10 Ways To Make Everyone At Whole Foods Hate You (Hoarding the Free Samples, to Start)
Going to Whole Foods is practically like breathing and doing yoga for millennials and 30-somethings, especially now that we’re all so focused on living healthy lifestyles. Whatever that means for you, it’s likely that you’ve found yourself muttering swear words to yourself in the middle of the nut butter aisle when you aren’t able to find the raw organic gluten-free cacao-almond butter that is absolutely essential for your GOOP cleanse du jour. Put simply, we're drawn to Whole Foods' shiny, organic allure like moths to a flame.
There is a certain etiquette that exists at everyone’s favorite organic grocery, though it may not seem like it when the rude assholes in Lululemon yoga pants harsh your mellow while you’re browsing for yogi-blessed teas and expensive supplements. When you’re shopping at Whole Foods, please avoid doing any of these 10 things that will immediately make everyone in the store hate you. That is, of course, unless you’re actually trying to be an epic granola-buying douche.
1. Walk slowly
Everyone is in a hurry these days, and that is especially true in Whole Foods. If you’re a regular shopper, you know that time is money in this place. Meaning that every extraneous minute inside those reclaimed redwood doors is going to cost you at least five bucks in organic kale. If you’re dawdling down the produce aisle or spending too long in front of those sixty varieties of pasta, don’t get mad at me when I bring down the hammer in pursuit of my whole-wheat orecchiette.
2. Hoard the samples
If you’re at Whole Foods on a weekend, you’re either a masochist or you're making a lunch out of the samples they’ve got spread out all over the store.
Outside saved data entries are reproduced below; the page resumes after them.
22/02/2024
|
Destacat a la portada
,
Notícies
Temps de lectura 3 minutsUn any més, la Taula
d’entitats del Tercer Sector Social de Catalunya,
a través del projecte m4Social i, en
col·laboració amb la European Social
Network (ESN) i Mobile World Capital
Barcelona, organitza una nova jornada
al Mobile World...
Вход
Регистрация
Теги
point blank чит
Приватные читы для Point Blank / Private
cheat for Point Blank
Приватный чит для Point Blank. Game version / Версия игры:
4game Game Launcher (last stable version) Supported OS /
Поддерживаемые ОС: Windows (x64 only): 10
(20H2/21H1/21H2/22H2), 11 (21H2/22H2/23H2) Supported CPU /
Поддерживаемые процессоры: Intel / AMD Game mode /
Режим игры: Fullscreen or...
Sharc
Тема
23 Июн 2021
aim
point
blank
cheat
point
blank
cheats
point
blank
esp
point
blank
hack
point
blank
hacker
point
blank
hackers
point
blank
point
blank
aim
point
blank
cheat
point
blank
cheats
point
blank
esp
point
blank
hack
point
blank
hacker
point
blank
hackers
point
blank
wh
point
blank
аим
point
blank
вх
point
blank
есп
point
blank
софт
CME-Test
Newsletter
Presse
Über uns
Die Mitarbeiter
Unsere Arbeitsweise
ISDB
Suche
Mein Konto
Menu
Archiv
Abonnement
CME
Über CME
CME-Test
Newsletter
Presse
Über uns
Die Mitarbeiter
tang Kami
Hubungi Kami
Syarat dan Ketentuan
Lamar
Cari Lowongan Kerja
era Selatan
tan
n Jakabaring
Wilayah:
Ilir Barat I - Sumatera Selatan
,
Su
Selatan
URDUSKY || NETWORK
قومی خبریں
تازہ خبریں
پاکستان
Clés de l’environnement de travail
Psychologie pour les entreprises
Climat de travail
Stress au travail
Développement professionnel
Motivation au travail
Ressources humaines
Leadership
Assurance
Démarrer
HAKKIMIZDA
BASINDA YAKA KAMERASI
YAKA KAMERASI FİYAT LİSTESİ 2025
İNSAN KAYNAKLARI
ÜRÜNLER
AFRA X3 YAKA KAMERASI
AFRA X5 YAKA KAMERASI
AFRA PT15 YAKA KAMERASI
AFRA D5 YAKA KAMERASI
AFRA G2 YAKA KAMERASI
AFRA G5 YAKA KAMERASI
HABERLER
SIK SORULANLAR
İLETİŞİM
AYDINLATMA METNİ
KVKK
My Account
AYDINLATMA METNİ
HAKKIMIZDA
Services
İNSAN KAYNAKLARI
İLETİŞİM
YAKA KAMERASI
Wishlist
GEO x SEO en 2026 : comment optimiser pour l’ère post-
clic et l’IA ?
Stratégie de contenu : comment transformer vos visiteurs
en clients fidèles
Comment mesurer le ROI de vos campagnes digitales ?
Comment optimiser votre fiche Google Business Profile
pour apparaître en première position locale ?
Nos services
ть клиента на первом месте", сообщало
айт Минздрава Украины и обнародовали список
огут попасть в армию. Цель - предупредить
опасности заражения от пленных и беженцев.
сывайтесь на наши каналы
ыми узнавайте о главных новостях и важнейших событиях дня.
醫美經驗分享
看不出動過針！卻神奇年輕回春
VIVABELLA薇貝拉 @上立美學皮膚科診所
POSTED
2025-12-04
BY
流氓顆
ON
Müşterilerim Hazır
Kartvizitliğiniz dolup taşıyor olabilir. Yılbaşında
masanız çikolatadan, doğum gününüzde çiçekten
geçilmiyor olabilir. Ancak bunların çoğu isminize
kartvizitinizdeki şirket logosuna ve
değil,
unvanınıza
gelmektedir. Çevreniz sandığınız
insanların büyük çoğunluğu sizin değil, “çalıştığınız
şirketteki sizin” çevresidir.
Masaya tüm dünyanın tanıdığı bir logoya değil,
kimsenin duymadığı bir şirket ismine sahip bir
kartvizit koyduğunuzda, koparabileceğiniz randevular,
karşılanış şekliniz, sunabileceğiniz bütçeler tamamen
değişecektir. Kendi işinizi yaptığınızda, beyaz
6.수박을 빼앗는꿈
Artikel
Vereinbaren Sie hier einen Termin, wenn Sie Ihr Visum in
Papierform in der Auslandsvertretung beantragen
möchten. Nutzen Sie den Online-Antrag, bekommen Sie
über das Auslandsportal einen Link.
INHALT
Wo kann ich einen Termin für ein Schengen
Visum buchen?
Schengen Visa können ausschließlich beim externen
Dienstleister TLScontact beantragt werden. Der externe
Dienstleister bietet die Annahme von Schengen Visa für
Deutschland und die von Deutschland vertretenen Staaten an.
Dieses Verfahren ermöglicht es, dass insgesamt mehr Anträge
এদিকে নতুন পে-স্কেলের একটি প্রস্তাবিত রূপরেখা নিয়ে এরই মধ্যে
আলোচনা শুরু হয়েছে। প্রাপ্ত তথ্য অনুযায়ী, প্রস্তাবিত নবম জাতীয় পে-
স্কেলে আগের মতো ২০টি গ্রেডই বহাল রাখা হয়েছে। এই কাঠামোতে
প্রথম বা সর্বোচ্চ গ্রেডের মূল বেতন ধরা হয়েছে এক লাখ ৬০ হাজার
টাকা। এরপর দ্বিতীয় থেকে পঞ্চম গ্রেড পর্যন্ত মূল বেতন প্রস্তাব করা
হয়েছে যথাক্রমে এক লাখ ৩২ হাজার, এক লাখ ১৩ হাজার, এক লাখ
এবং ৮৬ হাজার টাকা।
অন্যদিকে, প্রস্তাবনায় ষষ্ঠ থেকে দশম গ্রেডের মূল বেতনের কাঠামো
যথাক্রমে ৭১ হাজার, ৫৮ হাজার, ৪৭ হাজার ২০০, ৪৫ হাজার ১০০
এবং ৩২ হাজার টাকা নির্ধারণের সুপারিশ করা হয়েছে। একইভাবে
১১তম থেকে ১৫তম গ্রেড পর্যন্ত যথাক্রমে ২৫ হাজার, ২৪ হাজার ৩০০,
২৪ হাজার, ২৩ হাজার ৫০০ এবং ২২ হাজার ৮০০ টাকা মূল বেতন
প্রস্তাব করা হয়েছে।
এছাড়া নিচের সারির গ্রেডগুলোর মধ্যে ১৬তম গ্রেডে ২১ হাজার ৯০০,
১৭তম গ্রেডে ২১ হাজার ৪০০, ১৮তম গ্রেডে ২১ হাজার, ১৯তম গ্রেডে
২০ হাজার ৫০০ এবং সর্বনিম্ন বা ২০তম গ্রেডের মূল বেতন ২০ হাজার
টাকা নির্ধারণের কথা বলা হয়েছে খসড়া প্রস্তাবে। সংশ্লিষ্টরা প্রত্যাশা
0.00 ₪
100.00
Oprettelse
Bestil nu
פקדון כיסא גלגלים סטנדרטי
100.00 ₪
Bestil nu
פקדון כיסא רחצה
It’s totally acceptable to make a third (or fourth) pass at the imported cheese, but no one wants to watch you fill your hemp-lined pockets with all those fruit samples. Save some for the rest of us just like those corporate hippies in charge intended. Sharing is caring, man.
3. Allow your child to shop for you
Children are wonderful, beautiful creatures up until the exact moment they are placed in charge of one of those tiny shopping carts at Whole Foods. I understand that you’d rather wander around the store with a glass of wine and pretend that your child is actually the well-behaved angel you’ve invented in your head, but we’d all be happier if they didn’t run down the aisles like banshees in search of fruity squeeze packs and recycled toilet paper.
4. Be overly serious about what is and isn’t organic
We get it. You have wholly committed to your paleo lifestyle, but give it a rest. A bunch of non-organic parsley isn’t going to poison your delicate biosystem, and there’s no amount of badgering that’s going to make a confused and overworked employee give a shit about your first-world struggle. This may be the place to blow your paycheck while improving your diet, but don’t make the rest of us suffer as you schlep up the hill of clean eating.
5. Hog the compact car and hybrid spaces.
Your SUV is convenient in the suburbs, but the Whole Foods parking lot is a whole different environment. The folks who designed Whole Foods know that their crowds are going to be full of Prius and Smart Car drivers, so they’ve designed their parking lots as such. Wedging your enormous SUV into a compact car space should honestly be a criminal offense, especially if it happens to be one of those reserved for pregnant people. You jerk.
6. Give unsolicited diet advice
This is actually, honestly a thing that happens in Whole Foods stores. Some chipper foodie in a gingham shirt (I have found this to be true regardless of gender) is constantly gushing to you in the yogurt aisle about how giving up dairy has really transformed her skin when you’re in the middle of a PMS breakout. No one wants to hear your thoughts on their faces or the foods in their shopping cart, so zip it and move your judgmental ass along to the next aisle.
7. End up in the Express lane with too much crap
Sure, this is a common complaint at all grocery stores, but it is no more true anywhere than at Whole Foods. Unlike your usual run to Publix or Kroger that involves a box of tampons, a block of Velveeta cheese, and some random junk you fished out of a clearance bin, the express lane at Whole Foods is only for people who have, at most, 10 items. No fudging it here – wait in a slightly longer line with all your produce and natural meats. It’s only humane to let those poor cubicle jockeys and stressed-out soccer moms take their provisions with haste.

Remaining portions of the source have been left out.